- TASK STATEMENT -
Below are records; how many of their lines contain "Қазақстан"? Answer with only the number.

- SOURCE INFORMATION -
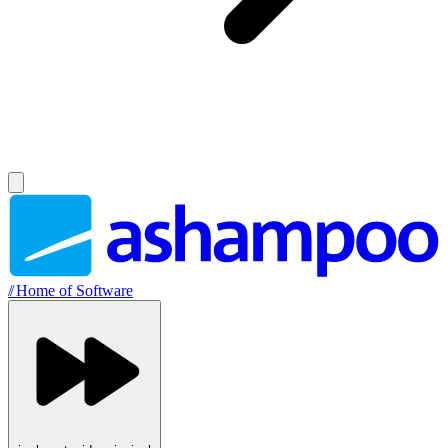
//
Home of Software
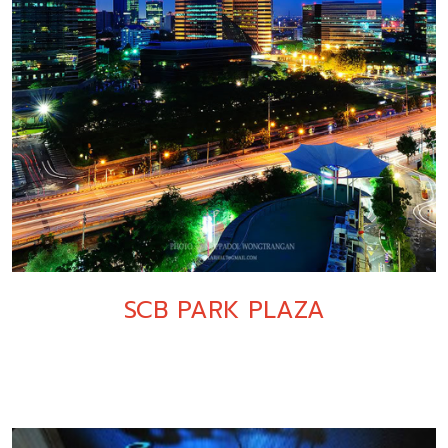
SCB PARK PLAZA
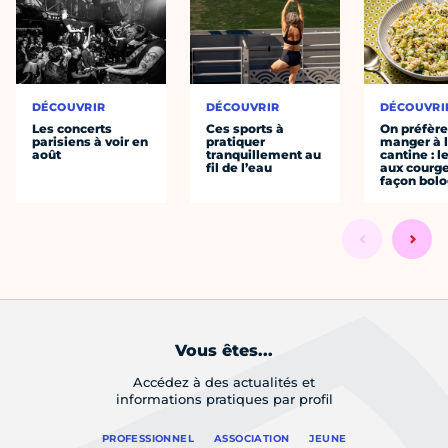
DÉCOUVRIR
DÉCOUVRIR
DÉCOUVRI
Les concerts
Ces sports à
On préfèr
parisiens à voir en
pratiquer
manger à 
août
tranquillement au
cantine : l
fil de l’eau
aux courge
façon bol
Vous êtes...
Accédez à des actualités et
informations pratiques par profil
PROFESSIONNEL
ASSOCIATION
JEUNE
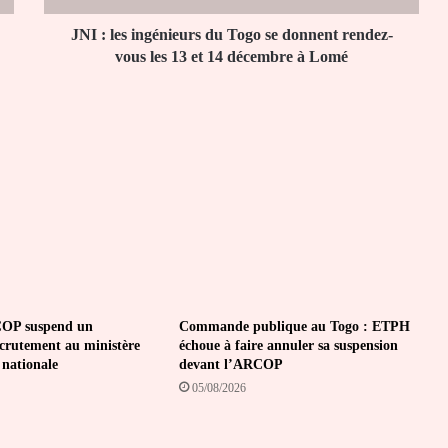
rendez-
vous
JNI : les ingénieurs du Togo se donnent rendez-
les
vous les 13 et 14 décembre à Lomé
13
et
14
décembre
à
Lomé
OP suspend un
Commande publique au Togo : ETPH
ecrutement au ministère
échoue à faire annuler sa suspension
 nationale
devant l’ARCOP
05/08/2026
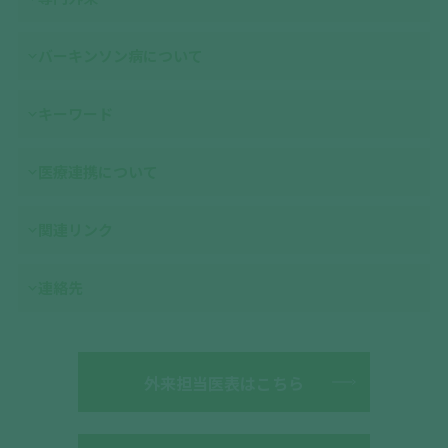
バーキンソン病について
キーワード
医療連携について
関連リンク
連絡先
外来担当医表はこちら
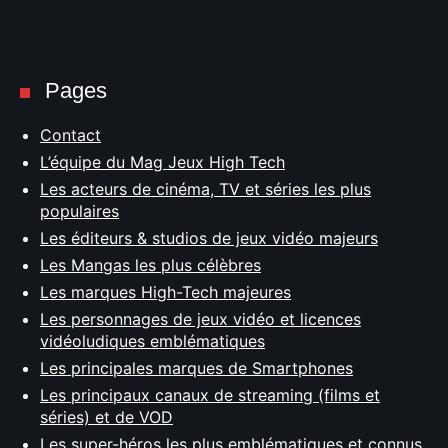
Pages
Contact
L’équipe du Mag Jeux High Tech
Les acteurs de cinéma, TV et séries les plus
populaires
Les éditeurs & studios de jeux vidéo majeurs
Les Mangas les plus célèbres
Les marques High-Tech majeures
Les personnages de jeux vidéo et licences
vidéoludiques emblématiques
Les principales marques de Smartphones
Les principaux canaux de streaming (films et
séries) et de VOD
Les super-héros les plus emblématiques et connus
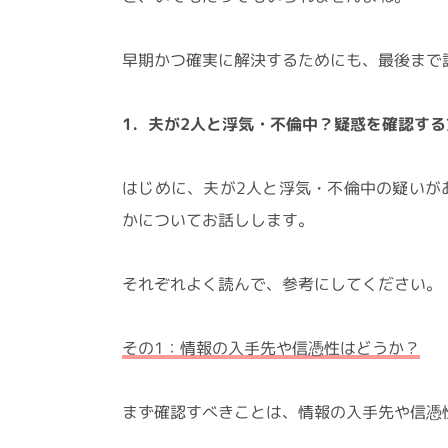
早期かつ確実に解決するためにも、最後まで
1．夫が2人と浮気・不倫中？疑惑を確認す
はじめに、夫が2人と浮気・不倫中の疑いが
かについてお話しします。
それぞれよく読んで、参考にしてください。
その1：情報の入手先や信憑性はどうか？
まず確認すべきことは、情報の入手先や信憑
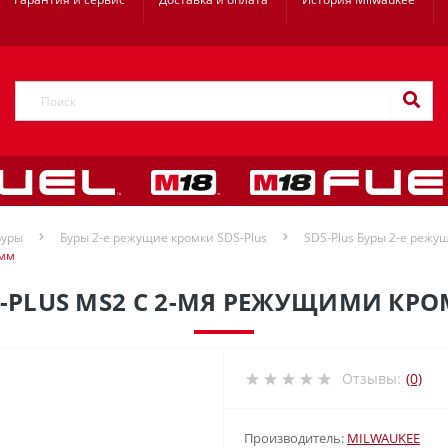
Буры
Буры 2-е режущие кромки SDS-Plus
SDS-Plus Буры 2-е режущ
 мм
S-PLUS MS2 С 2-МЯ РЕЖУЩИМИ КРО
Отзывы:
(0)
Производитель:
MILWAUKEE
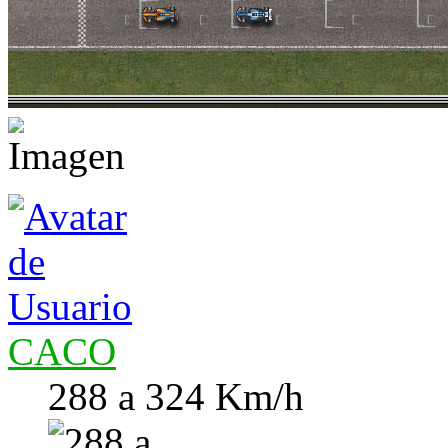
CACO
288 a 324 Km/h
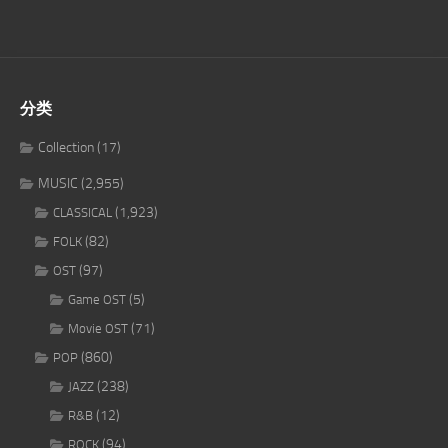
分类
Collection
(17)
MUSIC
(2,955)
(1,923)
CLASSICAL
(82)
FOLK
(97)
OST
(5)
Game OST
(71)
Movie OST
(860)
POP
(238)
JAZZ
(12)
R&B
(94)
ROCK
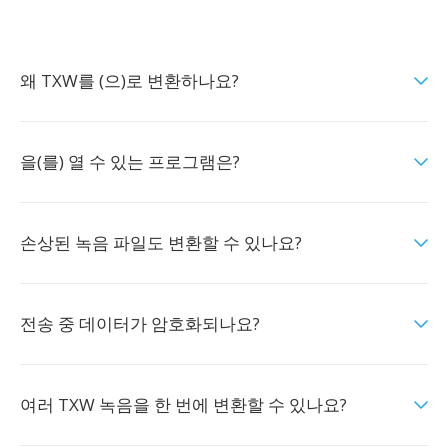
왜 TXW를 (으)로 변환하나요?
을(를) 열 수 있는 프로그램은?
손상된 녹음 파일도 변환할 수 있나요?
전송 중 데이터가 암호화되나요?
여러 TXW 녹음을 한 번에 변환할 수 있나요?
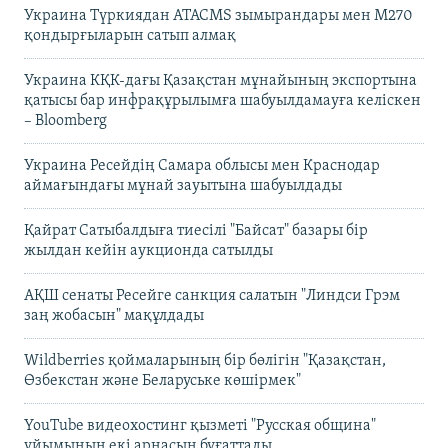
Украина Түркиядан ATACMS зымырандары мен M270
қондырғыларын сатып алмақ
Украина КҚК-дағы Қазақстан мұнайының экспортына
қатысы бар инфрақұрылымға шабуылдамауға келіскен
– Bloomberg
Украина Ресейдің Самара облысы мен Краснодар
аймағындағы мұнай зауытына шабуылдады
Қайрат Сатыбалдыға тиесілі "Байсат" базары бір
жылдан кейін аукционда сатылды
АҚШ сенаты Ресейге санкция салатын "Линдси Грэм
заң жобасын" мақұлдады
Wildberries қоймаларының бір бөлігін "Қазақстан,
Өзбекстан және Беларуське көшірмек"
YouTube видеохостинг қызметі "Русская община"
ұйымының екі арнасын бұғаттады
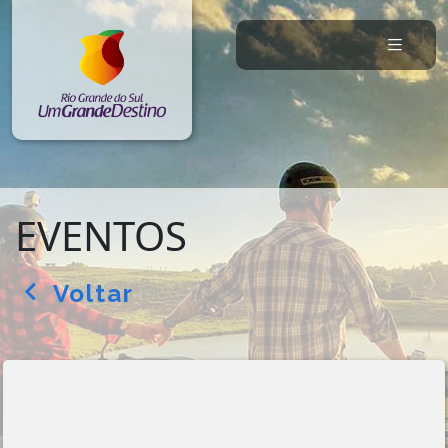
EVENTOS
Voltar
arrow_back_ios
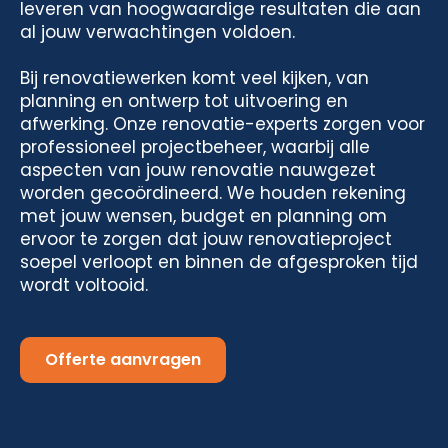
leveren van hoogwaardige resultaten die aan
al jouw verwachtingen voldoen.
Bij renovatiewerken komt veel kijken, van
planning en ontwerp tot uitvoering en
afwerking. Onze renovatie-experts zorgen voor
professioneel projectbeheer, waarbij alle
aspecten van jouw renovatie nauwgezet
worden gecoördineerd. We houden rekening
met jouw wensen, budget en planning om
ervoor te zorgen dat jouw renovatieproject
soepel verloopt en binnen de afgesproken tijd
wordt voltooid.
Offerte aanvragen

- COMPLETED TASK -
2